Jacobson also write "Doing Research in Cyberspace" that same year (1999b). In this article, he discusses some ethically and legally problematic issues of doing research in cyberspace. These issues include what should be considered public space in the Internet and therefore not requiring informed consent, and also whether copyright law is applicable to researchers wishing to quote online informants.

Forte (1999) presented "From Smoke Ceremonies to Cyberspace: Globalized Indigeneity, Multi-Sited Research, and the Internet" at the 25th annual meeting of the Canadian Anthropology Society. In this paper, he discusses how he helped an the Carib construct a website, and describes a parallel between this process and their cultural construction of a smoke ceremony, drawing upon cultural elements at a both a local and global level. He writes: "they both afford their practitioners the ability to gain recognition and to represent themselves in certain manners. Similarly they both act as smoke screens, in part, somewhat obscuring the origins and processes of the reconstruction of Carib identity."

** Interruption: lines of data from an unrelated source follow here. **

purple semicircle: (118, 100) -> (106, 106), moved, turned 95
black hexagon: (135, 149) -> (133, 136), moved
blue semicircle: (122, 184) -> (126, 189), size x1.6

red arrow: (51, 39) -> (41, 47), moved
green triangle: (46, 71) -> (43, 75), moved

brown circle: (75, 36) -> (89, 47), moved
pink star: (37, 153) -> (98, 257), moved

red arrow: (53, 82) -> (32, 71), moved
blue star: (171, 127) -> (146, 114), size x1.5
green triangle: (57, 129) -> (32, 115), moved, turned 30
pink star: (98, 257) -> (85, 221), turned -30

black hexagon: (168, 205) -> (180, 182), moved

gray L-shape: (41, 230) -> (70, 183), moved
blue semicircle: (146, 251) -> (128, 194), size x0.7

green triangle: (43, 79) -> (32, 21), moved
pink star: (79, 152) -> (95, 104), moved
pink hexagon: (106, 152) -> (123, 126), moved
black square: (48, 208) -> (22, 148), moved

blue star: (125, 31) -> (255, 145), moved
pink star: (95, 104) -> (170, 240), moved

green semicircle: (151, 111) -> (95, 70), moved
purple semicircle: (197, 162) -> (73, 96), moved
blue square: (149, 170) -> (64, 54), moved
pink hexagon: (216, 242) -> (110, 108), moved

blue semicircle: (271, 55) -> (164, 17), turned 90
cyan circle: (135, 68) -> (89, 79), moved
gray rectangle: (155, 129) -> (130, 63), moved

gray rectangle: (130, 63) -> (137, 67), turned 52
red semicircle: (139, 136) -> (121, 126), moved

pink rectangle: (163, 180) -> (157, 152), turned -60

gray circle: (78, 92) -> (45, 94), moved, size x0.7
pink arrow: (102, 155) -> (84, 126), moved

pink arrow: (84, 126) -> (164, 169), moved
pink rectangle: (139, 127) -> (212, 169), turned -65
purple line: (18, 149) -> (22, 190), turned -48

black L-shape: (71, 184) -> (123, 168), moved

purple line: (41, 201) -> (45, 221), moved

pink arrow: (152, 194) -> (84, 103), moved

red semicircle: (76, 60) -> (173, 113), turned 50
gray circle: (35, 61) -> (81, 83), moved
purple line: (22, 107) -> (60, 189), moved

In 2000, Rhonda S. Fair wrote "Becoming the White Man's Indian: An Examination of Native American Tribal Web Sites." In the article, she notes how Native American websites that are intended for outsiders use more stereotyped images of Native Americans. She further notes that while capitalism plays a role in making it more advantageous to present themselves in this way, Native Americans also may freely borrow each other's aesthetic traditions, just as Americans might wear clothes designed in Paris. Particularly noteworthy to this historical review is how she opens her article: "The Internet and the World Wide Web are now major sources of information and communication, yet little research examines the use and impact of these technologies. In fact, we are still waiting for 'cyber-anthropology' or an 'anthropology of the Internet' to develop" (p. 203).

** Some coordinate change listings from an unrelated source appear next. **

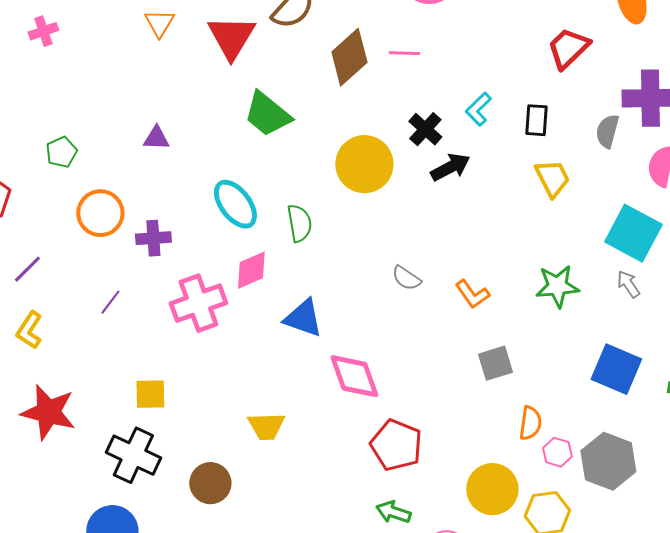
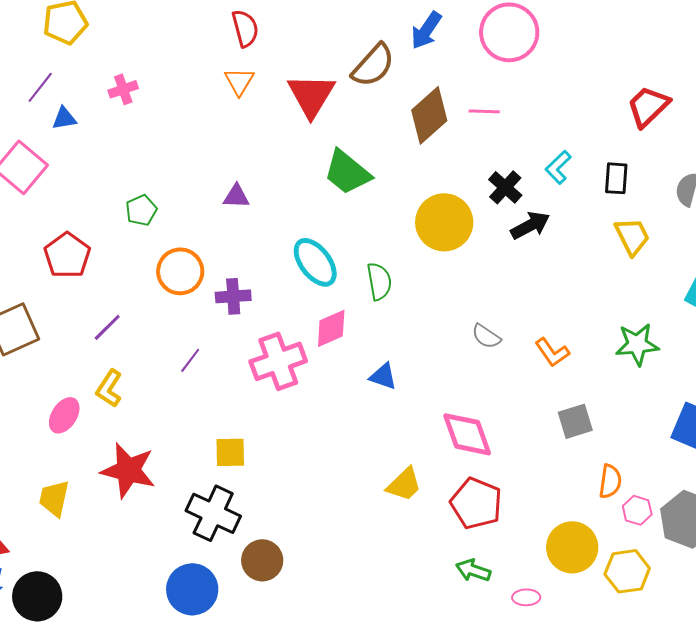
blue triangle: (303, 318) -> (383, 376), size x0.7
pink diamond: (354, 376) -> (467, 434), moved
yellow trapezoid: (266, 426) -> (404, 484), moved, turned -42
brown circle: (210, 483) -> (262, 560), moved

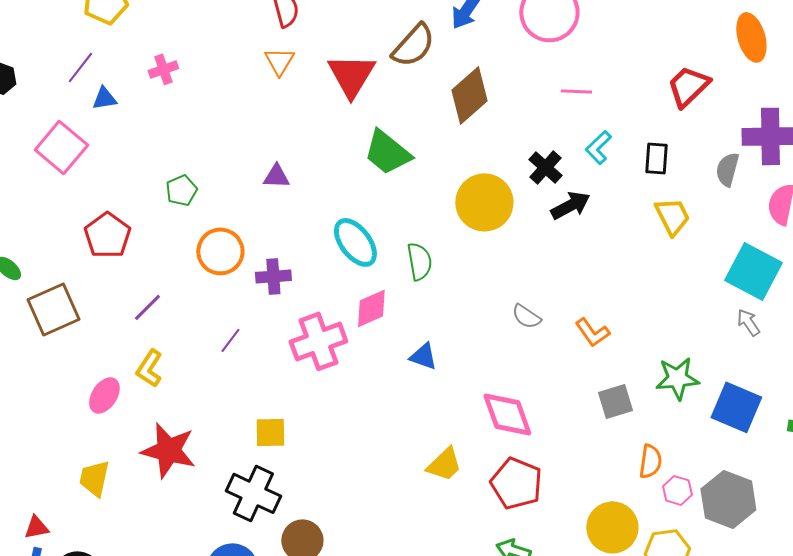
pink line: (484, 111) -> (576, 91), moved
green star: (637, 344) -> (677, 378), moved

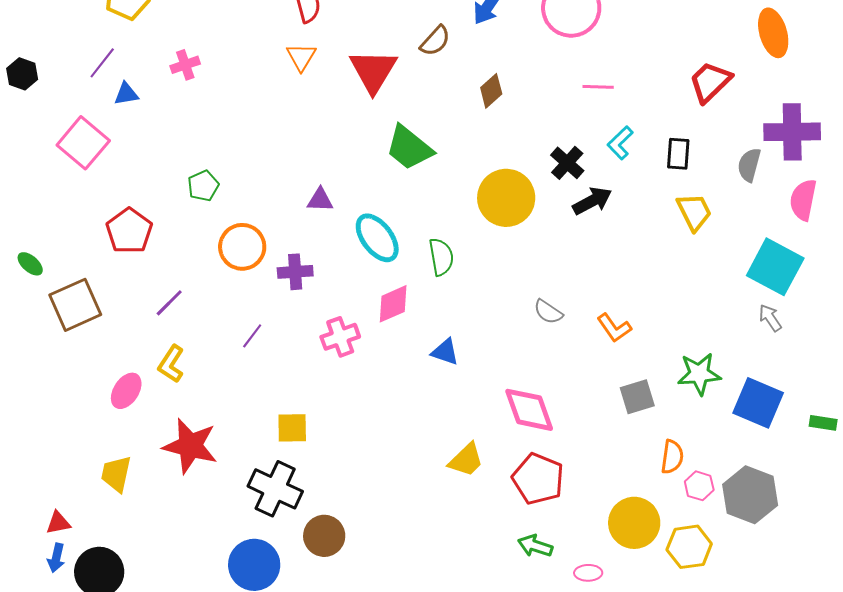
brown semicircle: (413, 45) -> (435, 41), size x0.7
brown diamond: (469, 95) -> (491, 91), size x0.6
purple triangle: (276, 176) -> (320, 200), moved
pink cross: (318, 341) -> (340, 337), size x0.7

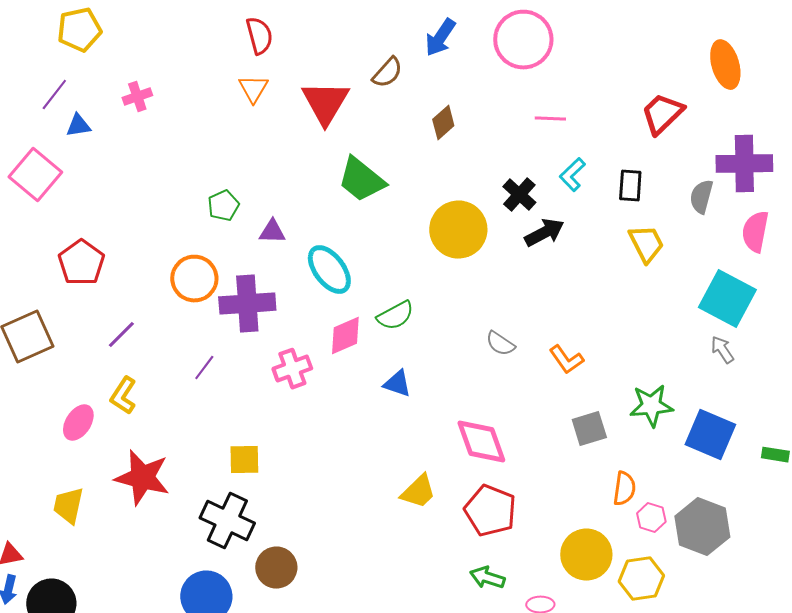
green pentagon: (203, 186) -> (223, 206), moved
green semicircle: (441, 257) -> (395, 316), moved, turned 72
purple cross: (295, 272) -> (247, 304), size x1.6

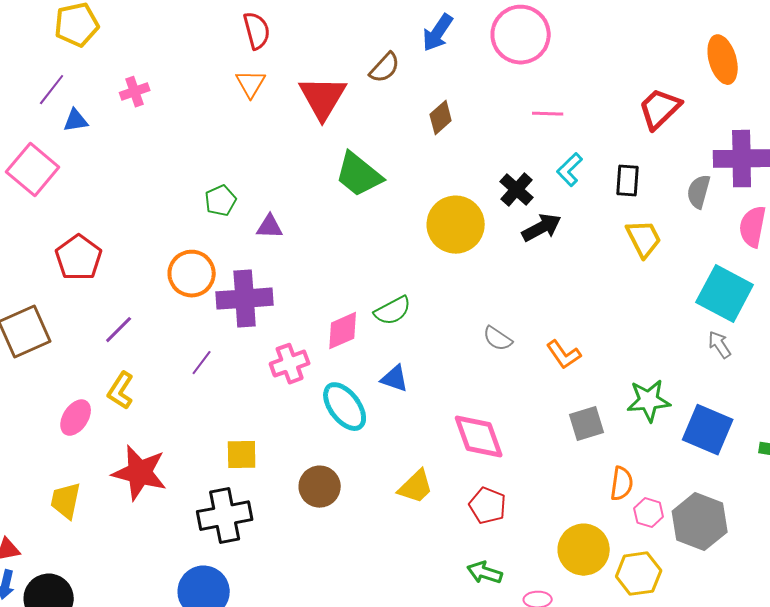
cyan ellipse: (329, 270) -> (345, 407), moved
red pentagon: (490, 511) -> (488, 506), size x0.7
black cross: (227, 521) -> (225, 516), turned -36
brown circle: (276, 568) -> (320, 487), moved

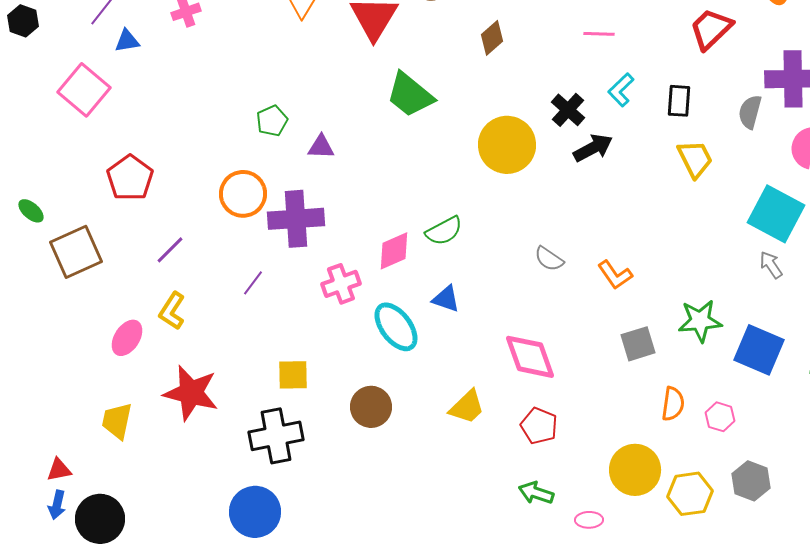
pink hexagon: (649, 513) -> (720, 417), moved
gray hexagon: (700, 522) -> (751, 481), moved, size x0.7

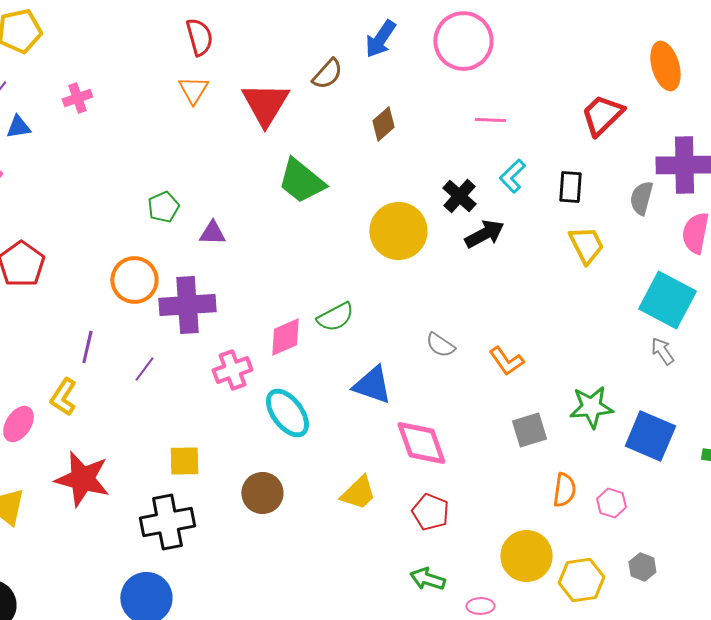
purple line: (170, 250) -> (87, 347), moved, turned -32
blue triangle: (446, 299) -> (372, 385), moved, size x1.4
gray hexagon: (751, 481) -> (642, 567), size x0.7

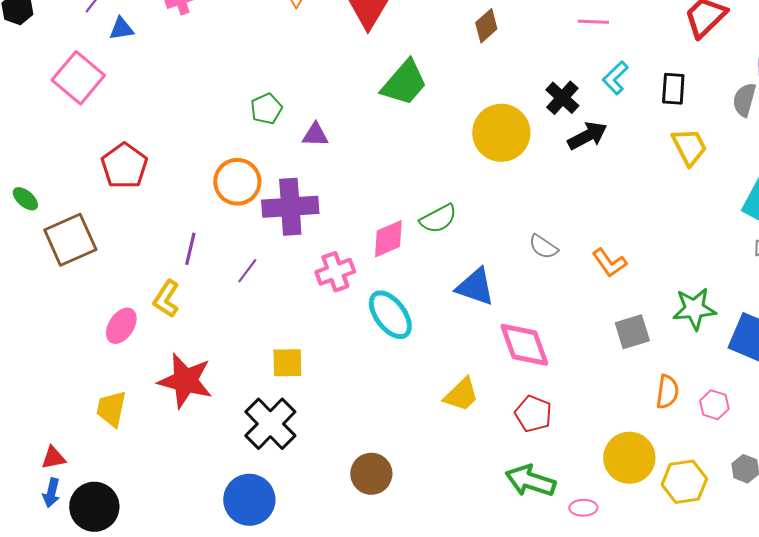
green trapezoid: (301, 181) -> (404, 83), turned -88
brown circle: (262, 493) -> (371, 474), moved
black cross: (167, 522) -> (270, 424), turned -34
green arrow: (427, 579) -> (530, 481), size x1.4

Ma Angels Trias i Valls writes: "In September 2000 the department of Anthropology in Lampeter faced a serious dilemma. The national crisis in student funding meant our student numbers plummeted to the point we could not retain existing staff members. The only steady, -- and successful -- sources of recruitment were from distance learning programs within the University. The decision was made to introduce e-learning programs within the Univeristy. The decision was made to introduce e-learning as a new venue for exploring teaching and learning anthropology and for attracting new students" (2002: 43).

Also in 2000, Barkin and Stone found: "Anthropologists have begun to take their subject to the web. Has this change brought about a sea change in the form of anthropology? Our recent survey of web-based anthropology finds that although there are important innovations taking place in scattered corners of the web, there has in general been little evolution in the nature of the scholarly product to capitalize on the capabilities of online delivery" (p. 125).